Ma come funzionano? Il sistema si basa sulla rilevazione delle relazioni tra variabili contabili e strutturali, in funzione delle caratteristiche territoriali in cui opera l’azienda. A disposizione dei contribuenti, il software Ge.Ri.Co. (GEstione RIcavi e COmpensi) permette di conoscere ricavi e compensi presunti in base agli studi stessi.

A conti fatti, il sistema pensato per privilegiare il contribuente onesto non è piaciuto a commercialisti, Confcommercio e Pmi che si sono viste tassare il reddito sulla base di stime che, a lungo andare e a causa dell’instabilità economica dell ‘ ultimo periodo, risultano logore.

A dire il vero, l’Agenzia delle Entrate nel corso degli anni ha affinato l’analisi, prova ne é il contrasto sempre maggiore all ‘ evasione. Nell’ultimo periodo, infatti, è stata accertata evasione di imposta per 722 milioni, con un incasso di 130 milioni. Risultati nettamente inferiori rispetto agli anni scorsi.

Funziona davvero? Sul sito Web della Sose (cui è affidato il compito di svolgere le attività di costruzione, realizzazione e aggiornamento degli Studi, nonché ogni altra attività di supporto metodologico al Fisco in materia tributaria e di economia di impresa) sono indicate le metodologie per definire un modello in grado di riprodurre la realtà economica delle imprese e delle attività professionali.

L’analisi tiene conto di tutte le variabili che possono caratterizzare l’attività imprenditoriale: mercati di riferimento, processi di produzione, contesto territoriale e utilizzo forza lavoro. A ciascun contribuente viene associato il modello organizzativo che meglio lo rappresenta e ne definisce le caratteristiche d’impresa.
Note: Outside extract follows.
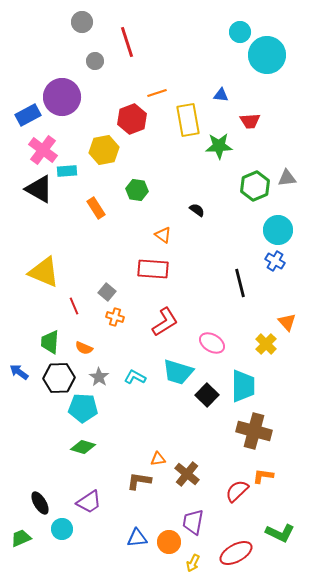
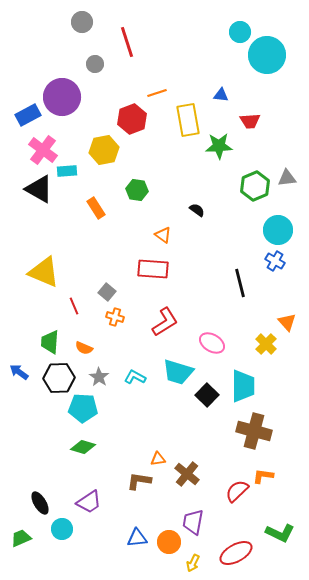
gray circle at (95, 61): moved 3 px down
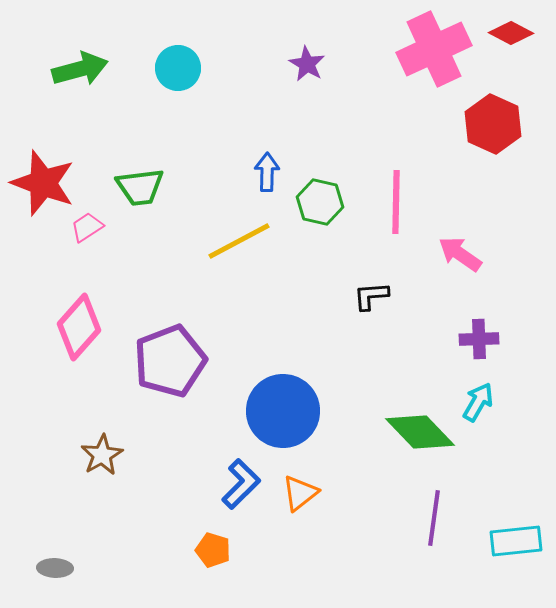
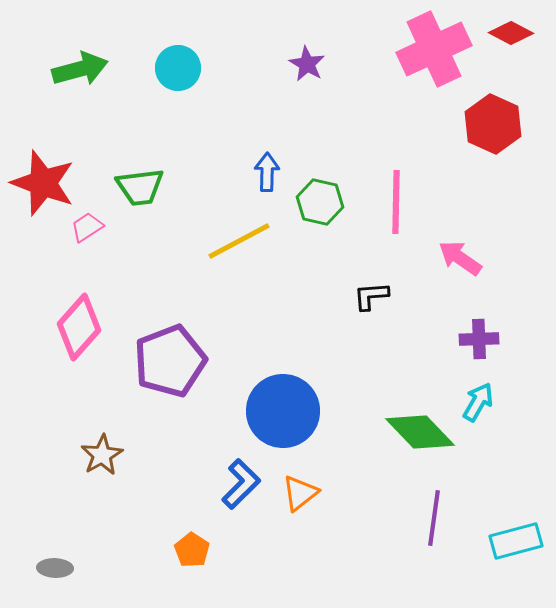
pink arrow: moved 4 px down
cyan rectangle: rotated 9 degrees counterclockwise
orange pentagon: moved 21 px left; rotated 16 degrees clockwise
Vengono, quindi, determinati i ricavi che, con maggiore probabilità, gli sono assegnabili.

Qualora i ricavi conseguiti e, di conseguenza, dichiarati risultino inferiori, l’impresa potrebbe aver compiuto scelte sbagliate, essere un soggetto debole e poco competitivo o, più semplicemente, essere ancora in fase di avviamento.
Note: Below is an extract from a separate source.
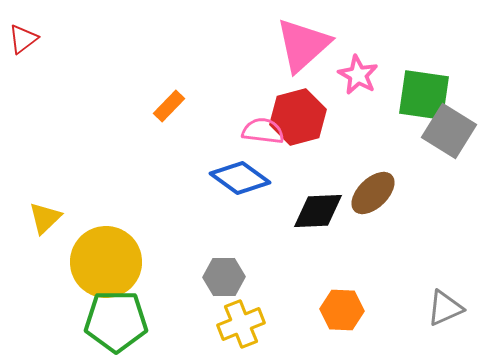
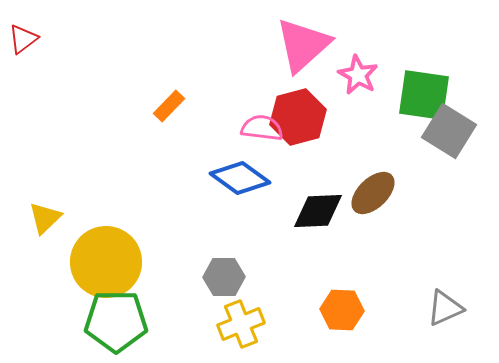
pink semicircle: moved 1 px left, 3 px up
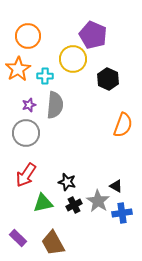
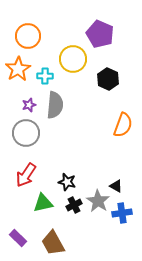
purple pentagon: moved 7 px right, 1 px up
È facoltà del contribuente adeguare spontaneamente i propri ricavi a quelli previsti dagli Studi di settore. In caso contrario deve dimostrare di avere agito correttamente giustificando gli scostamenti.
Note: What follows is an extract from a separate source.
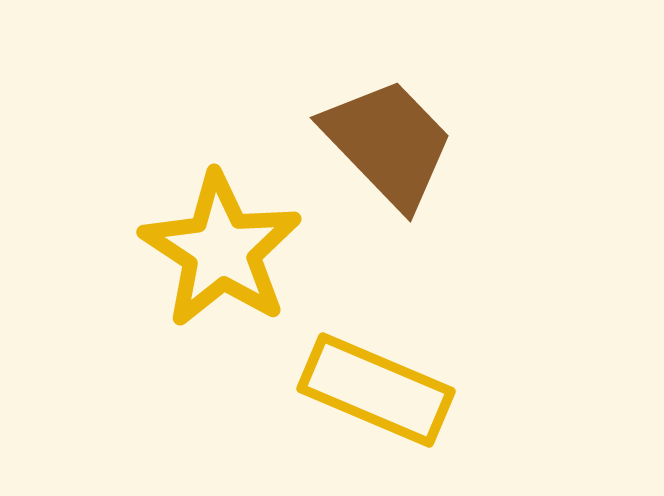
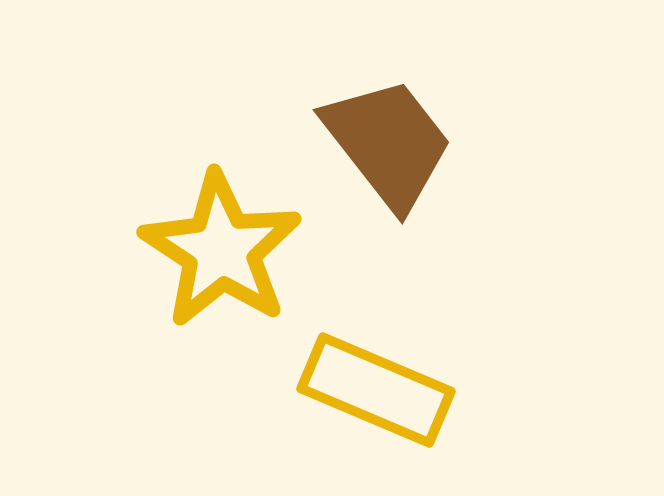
brown trapezoid: rotated 6 degrees clockwise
La Sose mette a disposizione del contribuente la propria banca dati per conoscere le condizioni di normalità economica con le quali operano le imprese appartenenti a un settore e limitatamente a un determinato ambito territoriale.

Questo potente strumento offrirà il necessario supporto alle scelte imprenditoriali e quindi autovalutazione aziendale, analisi di mercato e di business. L’imprenditore, infatti, potrà ponderare scelte sulla base delle esperienze dei propri concorrenti come, ad esempio, la previsione di sviluppo di un prodotto in una determinata località e le strategie da adottare.

Gli Studi di settore, però, rappresentano solo degli indici che rivelano una possibile anomalia del comportamento fiscale del contribuente. L’incongruenza dimostrata da Ge.Ri.Co. quindi, in base alla nuova sentenza non può più legittimare l’avvio del procedimento di accertamento.

In definitiva, occorrerà individuare ulteriori elementi e indizi di evasione in grado di rafforzare la presunzione semplice rappresentata dallo scostamento dello Studio di settore. L’eventuale difformità tra ricavi o compensi dichiarati e quelli misurati dagli Studi non potrà far scattare automaticamente nessun tipo di accertamento perché gli Studi sono carenti dei requisiti di gravità, precisione e concordanza.

Piuttosto, occorrerà esaminare approfonditamente la situazione del contribuente il quale verrà inviato al contraddittorio preventivo per dimostrare l’incapacità dello Studio di settore a rappresentare le proprie condizioni.